Том 2. Рассказы 1960-1971 годов - Василий Шукшин
Шрифт:
Интервал:
Закладка:
– Видела, как мы церкву уговорили? – Шурыгин улыбался, довольный.
– Дурацкое дело не хитрое, – не скрывая злости, сказала продавщица.
– Почему дурацкое? – Шурыгин перестал улыбаться.
– Мешала она тебе, стояла?
– А чего ей зря стоять? Хоть кирпич добудем…
– А то тебе, бедному, негде кирпич достать! Идиот.
– Халява! – тоже обозлился Шурыгин. – Не понимаешь, значит, помалкивай.
– Разбуди меня еще раз посередь ночи, разбуди, я те разбужу! Халява… За халяву-то можно и по морде получить. Дам вот счас гирькой по кумполу, узнаешь халяву.
Шурыгин хотел еще как-нибудь обозвать дуру продавщицу, но подошли вездесущие бабы.
– Дай бутылку.
– Иди промочи горло-то, – заговорили сзади. – Пересохло!
– Как же – пыльно!
– Руки чесались у дьявола…
Шурыгин пооглядывался строго на баб, но их много, не перекричать. Да и злость их – какая-то необычная: всерьез ненавидят. Взял бутылку, пошел из магазина. На пороге обернулся, сказал:
– Я вам прижму хвосты-то!
И скорей ушел.
Шел, злился: «Ведь все равно же не молились, паразитки, а теперь хай устраивают. Стояла – никому дела не было, а теперь хай подняли».
Проходя мимо бывшей церкви, Шурыгин остановился, долго смотрел на ребятишек, копавшихся в кирпичах. Смотрел и успокаивался. «Вырастут, будут помнить: при нас церкву свалили. Я вон помню, как Васька Духанин с нее крест своротил. А тут – вся грохнулась. Конечно, запомнят.
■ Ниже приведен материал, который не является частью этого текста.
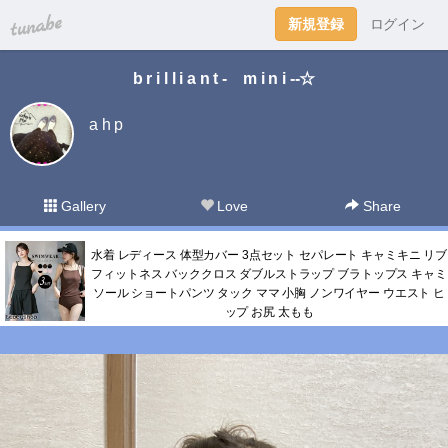
tuna.be
新規登録
ログイン
b r i l l i a n t - m i n i --☆
a h p
Gallery
Love
Share
水着 レディース 体型カバー 3点セット セパレート キャミキニ リブ
フィットネス バッククロス ダブルストラップ ブラトップス キャミ
ソール ショートパンツ タック ママ 小胸 ノンワイヤー ウエスト ヒ
ップ お尻 太もも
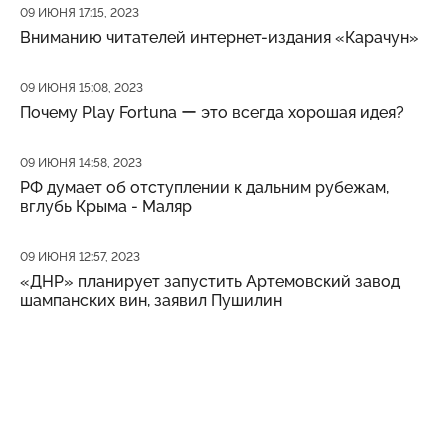
Дата публикации
09 ИЮНЯ 17:15, 2023
Вниманию читателей интернет-издания «Карачун»
Дата публикации
09 ИЮНЯ 15:08, 2023
Почему Play Fortuna ー это всегда хорошая идея?
Дата публикации
09 ИЮНЯ 14:58, 2023
РФ думает об отступлении к дальним рубежам,
вглубь Крыма - Маляр
Дата публикации
09 ИЮНЯ 12:57, 2023
«ДНР» планирует запустить Артемовский завод
шампанских вин, заявил Пушилин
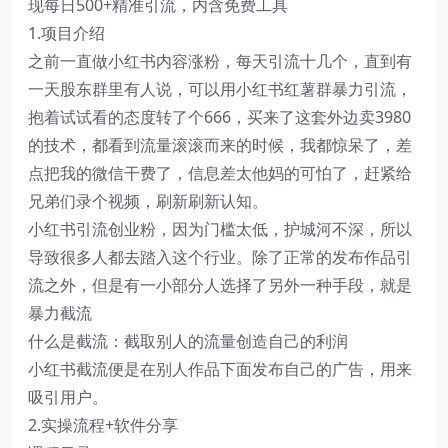
现每日500+精准引流，内含免费工具
1.项目介绍
之前一直做小红书内容涨粉，每天引流十几个，直到有
一天股东群里有人说，可以用小红书红薯群暴力引流，
抱着试试看的态度转了个666，买来了这套外边卖3980
的技术，都看到流量滚滚而来的时候，我都惊呆了，差
点把我的微信干费了，信息差太他妈的可怕了，赶紧给
兄弟们录个视频，刷新刷新认知。
小红书引流创业粉，因为门槛太低，护城河不深，所以
导致很多人都去踏入这个行业。除了正常的发布作品引
流之外，但是有一小部分人选择了另外一种手段，就是
暴力截流
什么是截流：截取别人的流量创造自己的利润
小红书截流便是在别人作品下面发布自己的广告，用来
吸引用户。
2.实操流程+软件分享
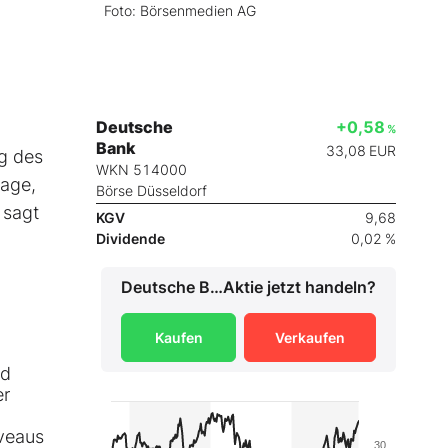
Foto: Börsenmedien AG
Deutsche
+0,58
%
Bank
33,08
EUR
ng des
WKN 514000
rage,
Börse Düsseldorf
 sagt
KGV
9,68
Dividende
0,02 %
Deutsche Bank
Aktie jetzt handeln?
Kaufen
Verkaufen
nd
er
iveaus
30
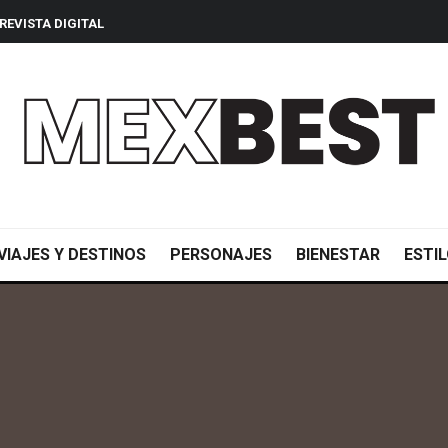
REVISTA DIGITAL
VIAJES Y DESTINOS
PERSONAJES
BIENESTAR
ESTIL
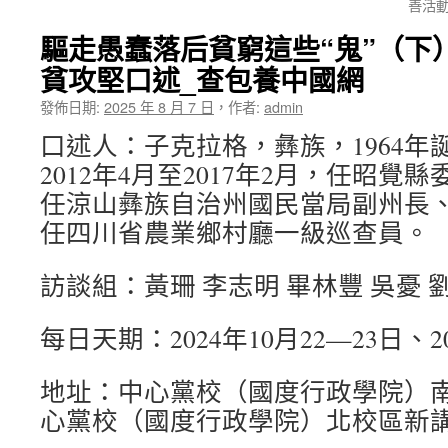
善活
驅走愚蠢落后貧窮這些“鬼”（下
貧攻堅口述_查包養中國網
發佈日期:
2025 年 8 月 7 日
，
作者:
admin
口述人：子克拉格，彝族，1964年
2012年4月至2017年2月，任昭覺縣
任涼山彝族自治州國民當局副州長
任四川省農業鄉村廳一級巡查員。
訪談組：黃珊 李志明 畢林豐 吳憂 
每日天期：2024年10月22—23日、20
地址：中心黨校（國度行政學院）南
心黨校（國度行政學院）北校區新講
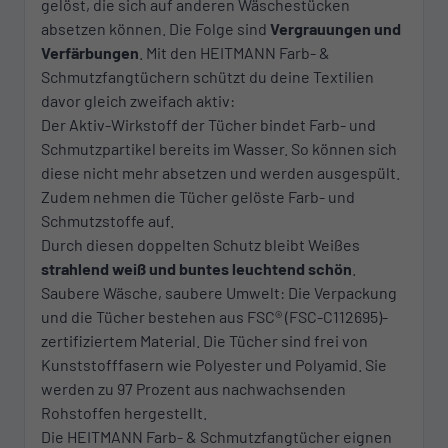
gelöst, die sich auf anderen Wäschestücken
absetzen können. Die Folge sind
Vergrauungen und
Verfärbungen
. Mit den HEITMANN Farb- &
Schmutzfangtüchern schützt du deine Textilien
davor gleich zweifach aktiv:
Der Aktiv-Wirkstoff der Tücher bindet Farb- und
Schmutzpartikel bereits im Wasser. So können sich
diese nicht mehr absetzen und werden ausgespült.
Zudem nehmen die Tücher gelöste Farb- und
Schmutzstoffe auf.
Durch diesen doppelten Schutz bleibt Weißes
strahlend weiß und buntes leuchtend schön
.
Saubere Wäsche, saubere Umwelt: Die Verpackung
und die Tücher bestehen aus FSC® (FSC-C112695)-
zertifiziertem Material. Die Tücher sind frei von
Kunststofffasern wie Polyester und Polyamid. Sie
werden zu 97 Prozent aus nachwachsenden
Rohstoffen hergestellt.
Die HEITMANN Farb- & Schmutzfangtücher eignen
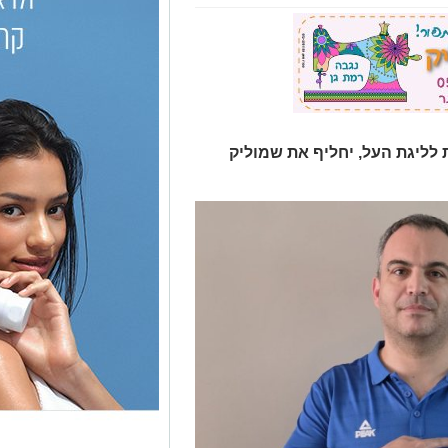
 לליגת העל, יחליף את שמוליק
Будут своим детишкам рассказывать: дядя Коля Шурыгин зацепил тросами и… – Вспомнилась некстати продавщица, и Шурыгин подумал зло и непреклонно: – И нечего ей стоять, глаза мозолить».
Дома Шурыгина встретили форменным бунтом: жена, не приготовив ужина, ушла к соседкам, хворая мать заругалась с печки:
– Колька, идол ты окаянный, грех-то какой взял на душу!.. И молчал, ходил молчал, дьяволина… Хоть бы заикнулся раз – тебя бы, может, образумили добрые люди. Ох, горе ты мое горькое, теперь хоть глаз не кажи на люди. Проклянут ведь тебя, прокляну-ут! И знать не будешь, откуда напасти ждать: то ли дома окочурисся в одночасье, то ли где лесиной прижмет невзначай…
– Чего эт меня проклинать-то возьмутся? От нечего делать?
– Да грех-то какой!
– Ваську Духанина прокляли – он крест своротил? Наоборот, большим человеком стал…
– Тада время было другое. Кто тебя счас-то подталкивал – рушить ее? Кто? Дьявол зудил руки… Погоди, тебя ишо сама власть взгреет за это. Он вот, учитель-то, пишет, сказывали, он вот напишет куда следоват – узнаешь. Гляди-ко, тогда устояла, матушка, так он теперь нашелся. Идол ты лупоглазый.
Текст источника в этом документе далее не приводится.